17. Weekly Newsletter
Older Workers in Unemployment
The UK’s ‘older workers’, defined as 50+ years old, have experienced the largest annual fall in employment since the 1980s in the current challenging COVID economy. Research, from Close Brothers, has suggested that 1 in 5 older workers have delayed their retirement due to the pandemic; meanwhile, unemployment has risen to around 5% with many more remaining on furlough.
Over the pandemic, two-thirds of the workers who were laid off were under the age of 25 but these were more frequently in high employee turnover positions- such as the retail and hospitality sector. This has fortunately enabled a U-shaped employment recovery. Comparatively, widespread concerns have also been raised about the challenges of re-entering the workplace for older workers following a year in which there was a 33% increase of 50+ year olds out of work. Furthermore, this has been exacerbated by typical hourly earnings declining 9.5% for those who have since found new employment.
Just over 4.4m people in the UK have tested positive for COVID but the average daily increase in cases is now at 2,064– compared to over 60,000 at the start of 2021. A total of around 127,000 deaths have additionally been attributed to the virus. Nationally, 33.8m people have received their first vaccine and 12.9m of these patients have also received their second dose. This brings the total number of inoculations carried out, by the private sector and National Health Service, to 46.7m.
On Sunday, the UK reported the lowest number of daily deaths since early September and has also shipped surplus medical supplies to India. However, the possibility of international travel over the summer continues to be viewed with widespread scepticism by the British public. The possibility of foreign holidays being legally allowed was set to be declared on the 17th of May but this is highly likely to be delayed. Travelling outside of the UK, without a reasonable excuse, results in a £5,000 fine per individual in the current climate.
Shopping Fuelling Rebound
Forecasts for the UK’s 2021 GDP growth have been raised from 5% to 6.8% which would be the highest increase since ONS records began. The EY Item Club also expect the economy to equal its pre-pandemic size in Q2 of 2022 (3 months earlier than previously thought) with consumer confidence rising at the fastest rate in 10 years. Another prediction, by EY, highlights unemployment peaking at 5.8% at the end of the year and marks a significant improvement on the last estimate of 7.0%.
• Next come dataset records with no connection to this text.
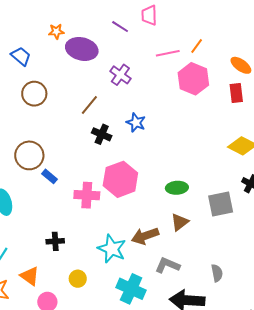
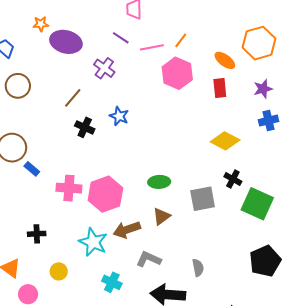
purple line: (120, 27) -> (121, 38), moved
pink hexagon: (120, 179) -> (105, 194), moved
cyan cross: (131, 289) -> (112, 282), size x0.7

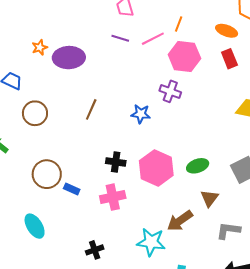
purple cross: (104, 68) -> (170, 91), moved
black cross: (85, 127) -> (116, 162), moved
pink hexagon: (105, 194) -> (156, 168), moved
gray L-shape: (149, 259) -> (228, 230), moved

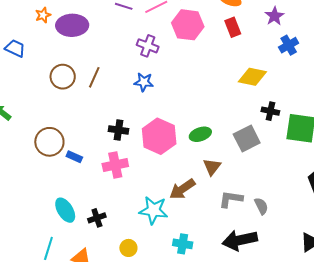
purple cross: (170, 91) -> (148, 46), moved
brown circle: (35, 113) -> (63, 77), moved
cyan ellipse: (35, 226) -> (65, 210), moved

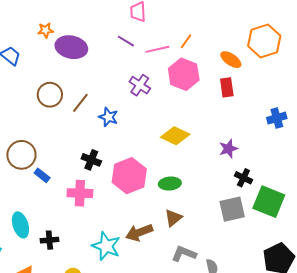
purple star: (274, 16) -> (228, 149), moved
yellow diamond: (252, 77) -> (175, 136), moved
blue star: (144, 82) -> (108, 117), moved
gray square: (247, 139) -> (232, 209), moved

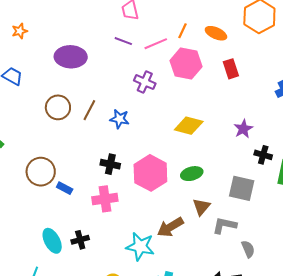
orange star: (45, 30) -> (20, 31), moved
orange ellipse: (231, 60) -> (216, 33), moved
gray square: (232, 209) -> (242, 188), moved, turned 36
black cross: (49, 240) -> (80, 240), moved
gray L-shape: (184, 254) -> (224, 225), moved

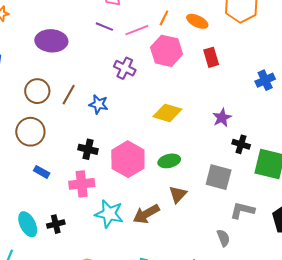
brown circle: (41, 172) -> (30, 132), moved
gray L-shape: (224, 225) -> (242, 210), moved
cyan star: (140, 246) -> (109, 214), moved

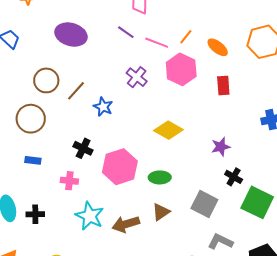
pink line: (137, 30) -> (157, 43), turned 30
blue rectangle: (42, 172) -> (33, 160), turned -35
pink cross: (82, 184) -> (69, 181), size x0.7

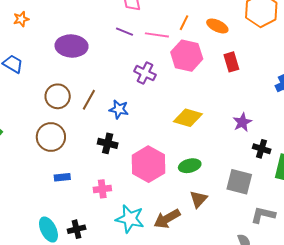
black cross: (83, 148) -> (108, 143), moved

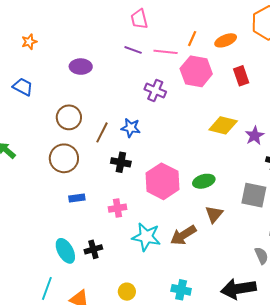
orange ellipse: (217, 26) -> (226, 40), turned -45
purple ellipse: (72, 46) -> (81, 67), size x0.7
brown line: (89, 100) -> (102, 132), moved
yellow diamond: (188, 118) -> (223, 125), moved

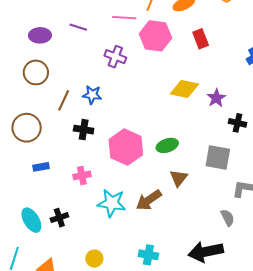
purple line: (133, 50) -> (78, 27), moved
brown circle: (69, 117) -> (36, 72), moved

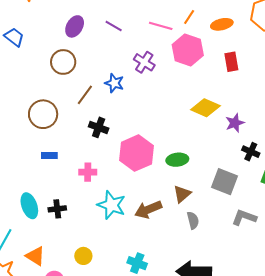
purple ellipse: (40, 35) -> (75, 26), turned -70
blue star: (92, 95) -> (114, 83), moved
gray semicircle: (228, 218) -> (193, 220), moved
Accountancy giant Deloitte noted that Britain is due for a “sharp snap back”; this is believed to be especially true for retail as ‘going to a shop’ came out as top of the league tables for post-lockdown leisure activities. Forecasts for the present Q2 show encouraging 4-5% growth with the assistance of continued government spending. Another area of investment, which has received widespread media attention, is the potential acquisition of Arsenal Football Club by Spotify founder Daniel Ek for an expected £2bn.